**Aim of the task**: Please repeat the lines below exactly. Begin with the line containing "Accesibilidad" and go on through the line containing "Руководство клуба оценит".

##### Supplied records #####

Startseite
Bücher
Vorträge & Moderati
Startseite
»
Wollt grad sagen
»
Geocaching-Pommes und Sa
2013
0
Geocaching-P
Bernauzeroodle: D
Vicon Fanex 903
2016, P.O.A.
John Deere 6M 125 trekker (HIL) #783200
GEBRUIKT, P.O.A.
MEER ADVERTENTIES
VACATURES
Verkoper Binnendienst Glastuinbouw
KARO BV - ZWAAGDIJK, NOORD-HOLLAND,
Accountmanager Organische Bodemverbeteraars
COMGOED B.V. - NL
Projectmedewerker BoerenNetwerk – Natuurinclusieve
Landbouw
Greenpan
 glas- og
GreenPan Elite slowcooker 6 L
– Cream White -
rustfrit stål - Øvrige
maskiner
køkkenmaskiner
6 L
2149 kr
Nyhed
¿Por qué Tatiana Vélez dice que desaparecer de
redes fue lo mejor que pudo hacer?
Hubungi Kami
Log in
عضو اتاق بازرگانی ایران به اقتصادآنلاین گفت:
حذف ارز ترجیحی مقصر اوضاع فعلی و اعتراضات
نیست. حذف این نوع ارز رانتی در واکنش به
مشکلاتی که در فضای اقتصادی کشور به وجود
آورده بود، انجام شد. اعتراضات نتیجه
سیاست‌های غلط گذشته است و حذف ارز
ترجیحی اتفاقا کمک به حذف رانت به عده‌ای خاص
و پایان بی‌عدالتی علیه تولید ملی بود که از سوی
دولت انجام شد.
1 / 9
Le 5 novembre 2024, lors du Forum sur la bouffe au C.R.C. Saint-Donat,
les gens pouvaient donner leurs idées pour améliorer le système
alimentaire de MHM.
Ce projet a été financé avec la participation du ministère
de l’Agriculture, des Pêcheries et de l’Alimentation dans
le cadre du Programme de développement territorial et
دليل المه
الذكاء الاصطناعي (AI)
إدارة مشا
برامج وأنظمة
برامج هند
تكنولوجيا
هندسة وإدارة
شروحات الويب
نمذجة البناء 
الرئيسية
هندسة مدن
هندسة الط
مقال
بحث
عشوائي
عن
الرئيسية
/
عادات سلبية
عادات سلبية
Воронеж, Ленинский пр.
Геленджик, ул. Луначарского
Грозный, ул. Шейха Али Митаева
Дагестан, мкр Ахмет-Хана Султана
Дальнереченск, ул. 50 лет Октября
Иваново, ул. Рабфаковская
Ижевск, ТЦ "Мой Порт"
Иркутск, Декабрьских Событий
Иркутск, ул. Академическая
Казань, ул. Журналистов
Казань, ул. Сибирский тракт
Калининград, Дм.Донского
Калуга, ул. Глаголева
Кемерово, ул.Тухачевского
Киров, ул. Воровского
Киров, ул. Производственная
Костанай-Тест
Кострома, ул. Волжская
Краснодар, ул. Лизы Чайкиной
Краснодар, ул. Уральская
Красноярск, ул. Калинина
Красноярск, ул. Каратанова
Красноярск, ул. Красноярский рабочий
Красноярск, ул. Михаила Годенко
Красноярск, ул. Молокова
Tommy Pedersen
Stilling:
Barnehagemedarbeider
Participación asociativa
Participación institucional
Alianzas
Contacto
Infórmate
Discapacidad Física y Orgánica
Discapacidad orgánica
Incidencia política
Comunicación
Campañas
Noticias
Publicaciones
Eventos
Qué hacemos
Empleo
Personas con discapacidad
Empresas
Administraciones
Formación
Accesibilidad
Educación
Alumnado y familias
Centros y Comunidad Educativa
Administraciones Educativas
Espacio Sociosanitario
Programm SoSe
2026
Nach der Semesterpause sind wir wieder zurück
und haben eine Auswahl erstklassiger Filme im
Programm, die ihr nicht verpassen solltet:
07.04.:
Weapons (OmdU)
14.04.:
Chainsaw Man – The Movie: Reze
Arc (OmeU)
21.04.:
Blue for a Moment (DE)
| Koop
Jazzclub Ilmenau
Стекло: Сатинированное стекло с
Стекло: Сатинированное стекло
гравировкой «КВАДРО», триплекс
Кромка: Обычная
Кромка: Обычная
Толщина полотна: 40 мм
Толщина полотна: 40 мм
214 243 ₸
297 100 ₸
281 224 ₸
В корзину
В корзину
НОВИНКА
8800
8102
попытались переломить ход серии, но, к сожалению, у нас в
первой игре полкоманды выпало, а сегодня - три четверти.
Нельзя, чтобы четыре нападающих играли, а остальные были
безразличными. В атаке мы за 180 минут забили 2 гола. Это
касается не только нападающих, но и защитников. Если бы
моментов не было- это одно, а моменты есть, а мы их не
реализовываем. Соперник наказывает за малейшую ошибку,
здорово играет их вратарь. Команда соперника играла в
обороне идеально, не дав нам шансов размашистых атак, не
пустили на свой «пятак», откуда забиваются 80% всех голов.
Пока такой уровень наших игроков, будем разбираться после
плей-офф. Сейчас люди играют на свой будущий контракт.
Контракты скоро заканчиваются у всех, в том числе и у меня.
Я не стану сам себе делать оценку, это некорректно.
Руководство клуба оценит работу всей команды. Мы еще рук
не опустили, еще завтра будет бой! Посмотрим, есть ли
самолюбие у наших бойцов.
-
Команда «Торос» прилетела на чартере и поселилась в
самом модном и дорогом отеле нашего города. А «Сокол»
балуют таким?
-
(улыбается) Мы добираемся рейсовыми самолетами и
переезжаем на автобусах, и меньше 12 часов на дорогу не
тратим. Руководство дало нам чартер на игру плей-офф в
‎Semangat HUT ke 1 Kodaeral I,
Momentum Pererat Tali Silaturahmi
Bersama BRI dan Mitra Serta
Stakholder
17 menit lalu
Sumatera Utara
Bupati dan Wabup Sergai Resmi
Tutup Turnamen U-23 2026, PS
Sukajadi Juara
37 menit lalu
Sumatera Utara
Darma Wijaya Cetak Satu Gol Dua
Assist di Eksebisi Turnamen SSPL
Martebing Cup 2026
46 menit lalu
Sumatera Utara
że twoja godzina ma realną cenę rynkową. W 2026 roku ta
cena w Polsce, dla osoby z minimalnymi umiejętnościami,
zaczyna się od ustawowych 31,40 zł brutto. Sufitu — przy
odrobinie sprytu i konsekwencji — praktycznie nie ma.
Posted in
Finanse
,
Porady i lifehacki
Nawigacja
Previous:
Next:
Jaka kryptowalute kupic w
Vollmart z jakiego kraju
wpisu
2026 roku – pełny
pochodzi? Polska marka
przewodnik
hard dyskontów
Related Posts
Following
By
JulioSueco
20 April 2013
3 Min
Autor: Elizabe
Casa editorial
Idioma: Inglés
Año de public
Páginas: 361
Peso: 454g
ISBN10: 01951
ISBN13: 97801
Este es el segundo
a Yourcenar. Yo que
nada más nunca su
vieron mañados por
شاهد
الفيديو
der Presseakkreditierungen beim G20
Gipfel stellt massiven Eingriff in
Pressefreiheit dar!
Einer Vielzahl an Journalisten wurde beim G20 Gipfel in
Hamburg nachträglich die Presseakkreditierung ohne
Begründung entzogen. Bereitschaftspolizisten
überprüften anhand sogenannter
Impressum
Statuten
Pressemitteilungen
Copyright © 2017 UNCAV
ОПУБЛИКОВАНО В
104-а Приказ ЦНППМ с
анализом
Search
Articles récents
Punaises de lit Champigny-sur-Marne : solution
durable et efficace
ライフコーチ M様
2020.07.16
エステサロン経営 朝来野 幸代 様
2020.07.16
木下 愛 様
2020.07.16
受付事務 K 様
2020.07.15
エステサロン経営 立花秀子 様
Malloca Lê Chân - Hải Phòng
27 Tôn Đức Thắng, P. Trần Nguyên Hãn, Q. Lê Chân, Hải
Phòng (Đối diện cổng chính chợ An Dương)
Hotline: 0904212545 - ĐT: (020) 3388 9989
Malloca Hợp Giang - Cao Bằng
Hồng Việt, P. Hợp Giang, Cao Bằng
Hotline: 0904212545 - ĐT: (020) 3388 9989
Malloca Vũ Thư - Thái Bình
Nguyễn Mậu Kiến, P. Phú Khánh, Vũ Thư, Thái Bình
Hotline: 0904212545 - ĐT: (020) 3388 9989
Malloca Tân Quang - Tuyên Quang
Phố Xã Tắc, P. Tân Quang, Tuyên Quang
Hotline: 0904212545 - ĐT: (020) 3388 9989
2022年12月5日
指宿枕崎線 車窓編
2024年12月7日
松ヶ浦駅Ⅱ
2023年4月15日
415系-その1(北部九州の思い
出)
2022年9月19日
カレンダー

#####

**Solved exercise**:
Accesibilidad
Educación
Alumnado y familias
Centros y Comunidad Educativa
Administraciones Educativas
Espacio Sociosanitario
Programm SoSe
2026
Nach der Semesterpause sind wir wieder zurück
und haben eine Auswahl erstklassiger Filme im
Programm, die ihr nicht verpassen solltet:
07.04.:
Weapons (OmdU)
14.04.:
Chainsaw Man – The Movie: Reze
Arc (OmeU)
21.04.:
Blue for a Moment (DE)
| Koop
Jazzclub Ilmenau
Стекло: Сатинированное стекло с
Стекло: Сатинированное стекло
гравировкой «КВАДРО», триплекс
Кромка: Обычная
Кромка: Обычная
Толщина полотна: 40 мм
Толщина полотна: 40 мм
214 243 ₸
297 100 ₸
281 224 ₸
В корзину
В корзину
НОВИНКА
8800
8102
попытались переломить ход серии, но, к сожалению, у нас в
первой игре полкоманды выпало, а сегодня - три четверти.
Нельзя, чтобы четыре нападающих играли, а остальные были
безразличными. В атаке мы за 180 минут забили 2 гола. Это
касается не только нападающих, но и защитников. Если бы
моментов не было- это одно, а моменты есть, а мы их не
реализовываем. Соперник наказывает за малейшую ошибку,
здорово играет их вратарь. Команда соперника играла в
обороне идеально, не дав нам шансов размашистых атак, не
пустили на свой «пятак», откуда забиваются 80% всех голов.
Пока такой уровень наших игроков, будем разбираться после
плей-офф. Сейчас люди играют на свой будущий контракт.
Контракты скоро заканчиваются у всех, в том числе и у меня.
Я не стану сам себе делать оценку, это некорректно.
Руководство клуба оценит работу всей команды. Мы еще рук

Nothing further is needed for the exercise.